Lecture 19. Enzyme mechanism
Wednesday 19 October 2016
Enzyme mechanism. Catalytic principles and case studies of enzymes.
Reading: VVP4e - Ch.11, pp.332-351.
Summary
General principles of catalysis
See the Enzymology: An introduction topics page.
Lysozyme
Lysozyme constitutes a good example illustrating the role and importance of binding energy in enzymatic catalysis. A 14.6-kD globular protein discovered by Alexander Fleming in 1922. The bactericidal effect observed by Fleming is due to its activity as an enzyme [EC 3.2.1.17] that hydrolyzes glycosidic bonds between the monosaccharide units of bacterial glycoprotein cell wall. Lysozyme occurs in orthologous forms in many different organisms. One of the best-studied forms occurs in relatively high amounts in hen egg white (often abbreviated HEWL). Another quite well-studied form is T4 lysozyme, from T4 bacteriophage.
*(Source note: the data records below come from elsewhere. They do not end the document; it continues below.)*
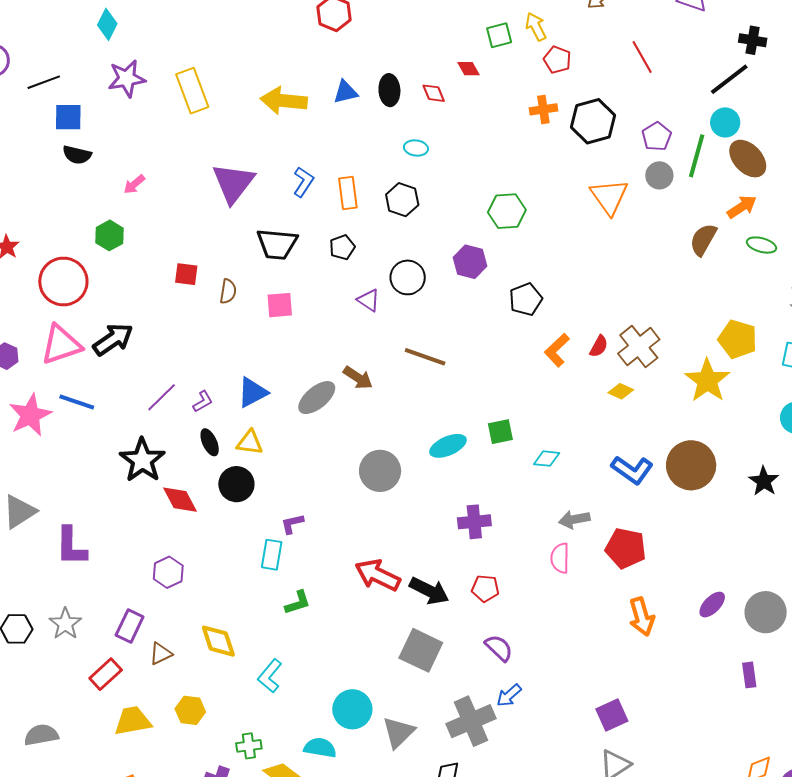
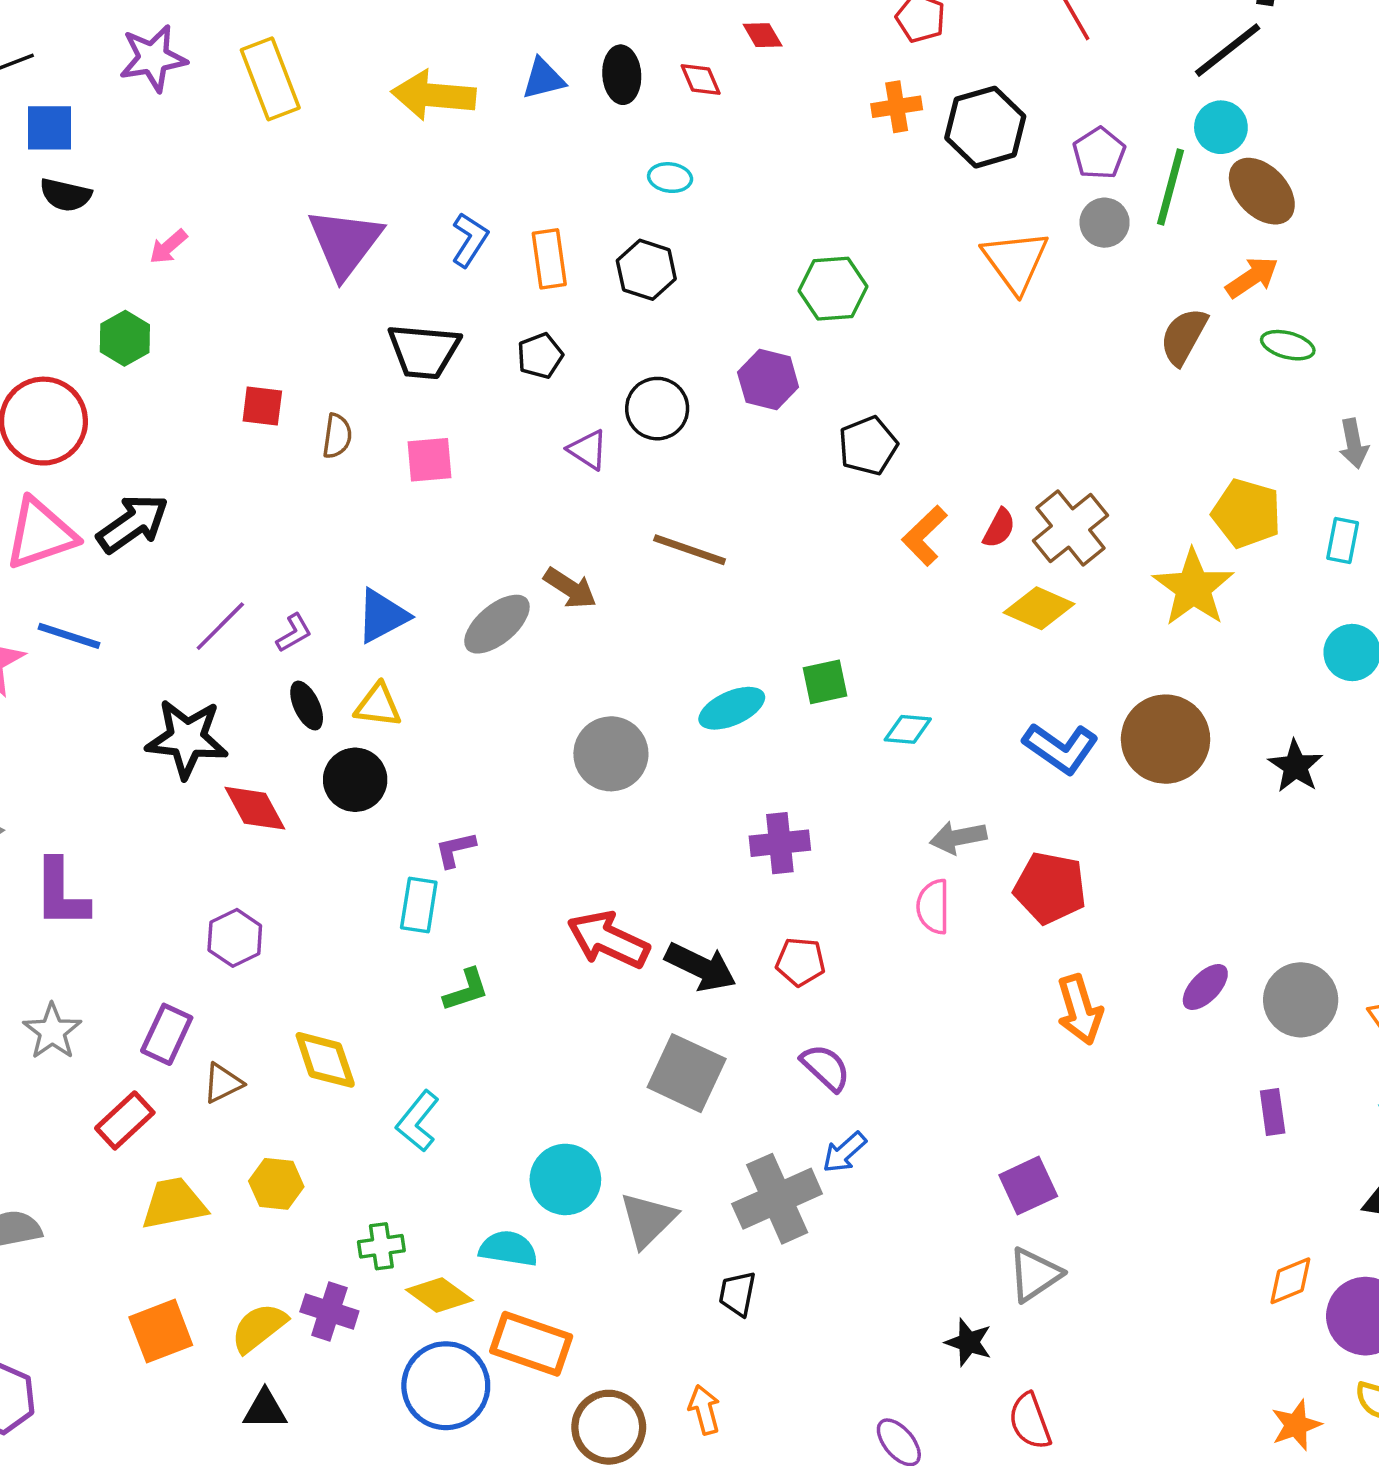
yellow diamond: (621, 391) -> (1039, 608), size x1.5
black star: (142, 460) -> (187, 739), turned -30

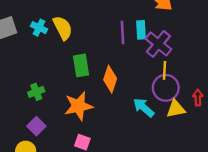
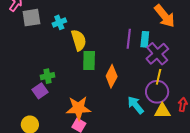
cyan cross: (39, 28) -> (59, 22), turned 32
yellow semicircle: (63, 28) -> (79, 40), moved
orange star: (78, 106) -> (78, 108), moved
purple square: (36, 126) -> (40, 91), moved

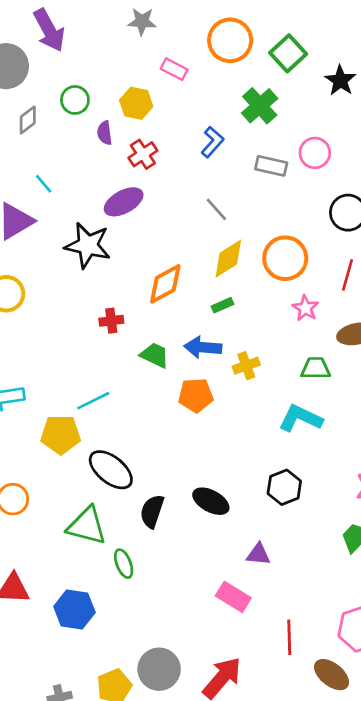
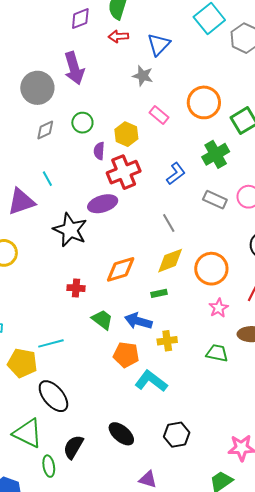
red cross: (143, 154) -> (124, 172), size x1.5
cyan L-shape: (301, 418) -> (151, 381), moved
black semicircle: (152, 511) -> (73, 447), moved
It performs the same catalytic function as avian and other lysozymes from higher organisms, exhibits similar structural and binding properties, but has no detectable sequence similarity. There is just enough structural similarity between HEWL and T4 lysozyme to suggest that both proteins are evolutionarily related through a distant common ancestor. Lysozyme functions as an antibacterial agent, and in some cases plays a role in digestion.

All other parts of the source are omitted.